If you specify useCells=TRUE
or voronoi=...
, see the documentation for details for the latter option, the input space \(X\) is partitioned into a number of cells. The training is independently done first for cell 1, then for cell 2, and so on. To predict the label for a value \(x\in X\) ,liquidSVM first determines the cell this \(x\) belongs to, and then uses the SVM of that cell to predict a label for it. Let us illustrate this:
banana <- liquidData('banana-bc')
banana
mycol <- c('red', 'blue')
plot(banana$train[,2:3], col=mycol[banana$train$Y], pch=20, ylab='', xlab='', axes=F, lwd=0.25)
# Train the model and plot the centers of the used cells
model <- mcSVM(Y~.,banana$train, voronoi=c(4,500))

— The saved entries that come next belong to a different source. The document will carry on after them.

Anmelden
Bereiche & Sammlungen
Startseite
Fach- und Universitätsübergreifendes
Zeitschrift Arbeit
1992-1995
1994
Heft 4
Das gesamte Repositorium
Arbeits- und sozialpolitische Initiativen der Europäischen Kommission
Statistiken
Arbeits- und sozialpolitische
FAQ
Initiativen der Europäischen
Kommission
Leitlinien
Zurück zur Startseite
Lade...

errors(test(model, banana$test))
centers <- getCover(model)$samples
points(centers, pch=19, cex=2, col='cyan')
# Plot the boundaries of the cells
library(deldir)
xranges <- c(range(banana$train$X1),range(banana$train$X2))

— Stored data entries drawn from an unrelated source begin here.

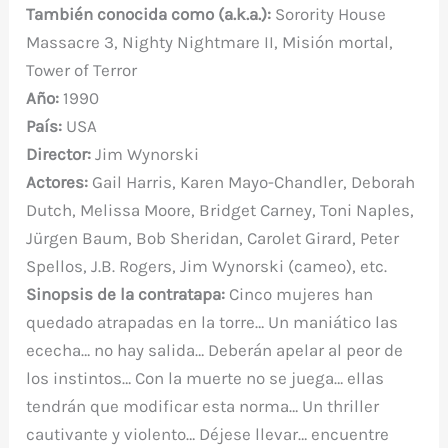
También conocida como (a.k.a.):
Sorority House
Massacre 3, Nighty Nightmare II, Misión mortal,
Tower of Terror
Año:
1990
País:
USA
Director:
Jim Wynorski
Actores:
Gail Harris, Karen Mayo-Chandler, Deborah
Dutch, Melissa Moore, Bridget Carney, Toni Naples,
Jürgen Baum, Bob Sheridan, Carolet Girard, Peter
Spellos, J.B. Rogers, Jim Wynorski (cameo), etc.
Sinopsis de la contratapa:
Cinco mujeres han
quedado atrapadas en la torre… Un maniático las
ececha… no hay salida… Deberán apelar al peor de
los instintos… Con la muerte no se juega… ellas
tendrán que modificar esta norma… Un thriller
cautivante y violento… Déjese llevar… encuentre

voronoi <- deldir(centers$X1, centers$X2, rw=xranges)
plot(voronoi, wlines="tess", add=TRUE, lty=1, lwd=3, wpoints='none')
Let us now illustrate how using cells can decrease the training and prediction time. To this end, we consider a larger variant of the banana-bc
data set and train and test an SVM with 3 threads and no partitioning into cells:
banana <- liquidData('banana-bc-medium')
banana
#> LiquidData "banana-bc-medium" with 10000 train samples and 10000 test samples
#> having 3 columns named Y,X1,X2
#> target "Y" mean 0 range [-1,1]
system.time(model <- mcSVM(Y~., banana$train, threads=3))
#> user system elapsed
#> 125.280 0.352 42.409
system.time(error <- errors(test(model, banana$test, threads=3)))
#> user system elapsed
#> 5.752 0.008 1.956
error
#> val_error
#> 0.146
For both operations, the user time is about 3 times the elapsed time, which is not surprising since we used 3 threads. Let us now use cells for the same problem.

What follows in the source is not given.